Work order:
Give the entries again exactly; drop the pictures.

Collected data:
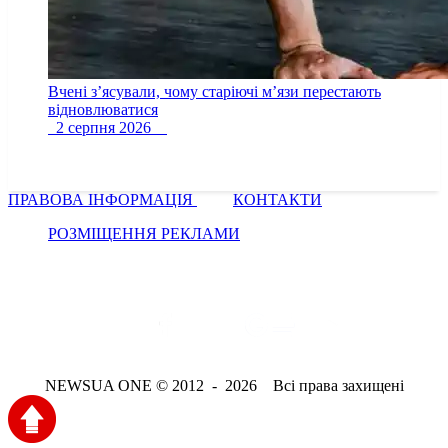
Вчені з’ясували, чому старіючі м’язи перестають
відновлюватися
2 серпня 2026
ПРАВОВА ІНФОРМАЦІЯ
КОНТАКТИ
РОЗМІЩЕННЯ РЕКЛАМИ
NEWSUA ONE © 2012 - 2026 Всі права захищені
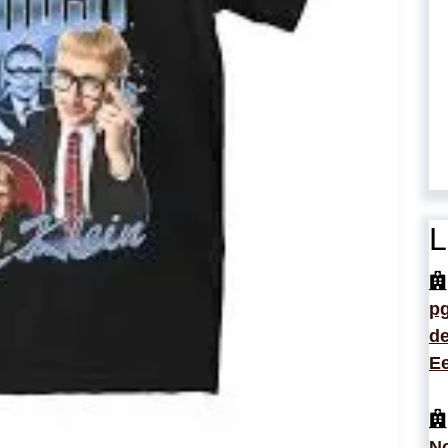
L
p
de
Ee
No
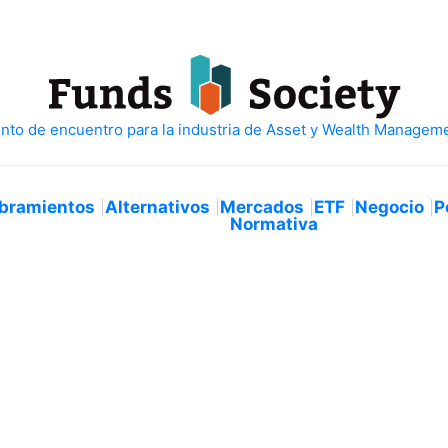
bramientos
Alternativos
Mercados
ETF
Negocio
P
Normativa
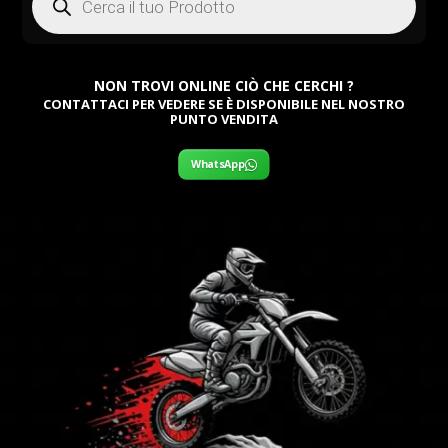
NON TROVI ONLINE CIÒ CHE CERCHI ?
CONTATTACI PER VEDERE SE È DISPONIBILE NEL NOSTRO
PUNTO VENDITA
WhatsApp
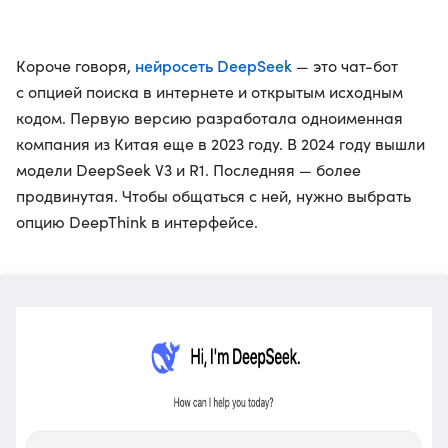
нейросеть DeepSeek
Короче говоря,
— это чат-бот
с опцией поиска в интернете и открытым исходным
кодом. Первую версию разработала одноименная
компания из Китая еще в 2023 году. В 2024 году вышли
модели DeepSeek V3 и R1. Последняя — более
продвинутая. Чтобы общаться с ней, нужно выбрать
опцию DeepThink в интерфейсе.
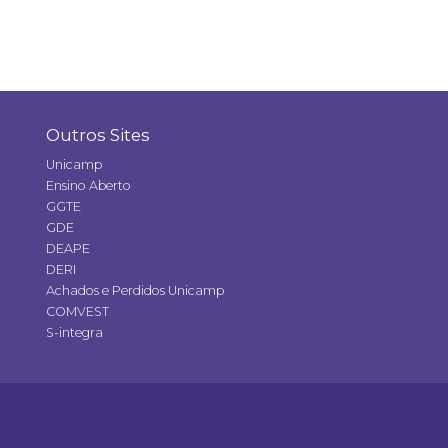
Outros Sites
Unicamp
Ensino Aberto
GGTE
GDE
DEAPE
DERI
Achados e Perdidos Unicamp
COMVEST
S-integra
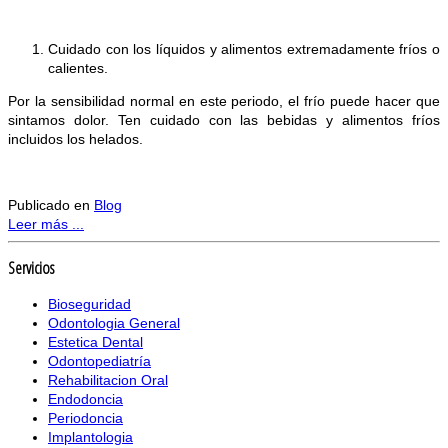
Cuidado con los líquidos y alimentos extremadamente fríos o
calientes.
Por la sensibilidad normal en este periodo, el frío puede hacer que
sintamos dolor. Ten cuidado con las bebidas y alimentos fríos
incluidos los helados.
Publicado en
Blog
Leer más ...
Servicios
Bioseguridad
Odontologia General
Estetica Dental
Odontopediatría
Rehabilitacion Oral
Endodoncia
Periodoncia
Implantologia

Result of this task:
Вчені з’ясували, чому старіючі м’язи перестають
відновлюватися
2 серпня 2026
ПРАВОВА ІНФОРМАЦІЯ
КОНТАКТИ
РОЗМІЩЕННЯ РЕКЛАМИ
NEWSUA ONE © 2012 - 2026 Всі права захищені
L
p
de
Ee
No
bramientos
Alternativos
Mercados
ETF
Negocio
P
Normativa
NON TROVI ONLINE CIÒ CHE CERCHI ?
CONTATTACI PER VEDERE SE È DISPONIBILE NEL NOSTRO
PUNTO VENDITA
WhatsApp
нейросеть DeepSeek
Короче говоря,
— это чат-бот
с опцией поиска в интернете и открытым исходным
кодом. Первую версию разработала одноименная
компания из Китая еще в 2023 году. В 2024 году вышли
модели DeepSeek V3 и R1. Последняя — более
продвинутая. Чтобы общаться с ней, нужно выбрать
опцию DeepThink в интерфейсе.
Outros Sites
Unicamp
Ensino Aberto
GGTE
GDE
DEAPE
DERI
Achados e Perdidos Unicamp
COMVEST
S-integra
Cuidado con los líquidos y alimentos extremadamente fríos o
calientes.
Por la sensibilidad normal en este periodo, el frío puede hacer que
sintamos dolor. Ten cuidado con las bebidas y alimentos fríos
incluidos los helados.
Publicado en
Blog
Leer más ...
Servicios
Bioseguridad
Odontologia General
Estetica Dental
Odontopediatría
Rehabilitacion Oral
Endodoncia
Periodoncia
Implantologia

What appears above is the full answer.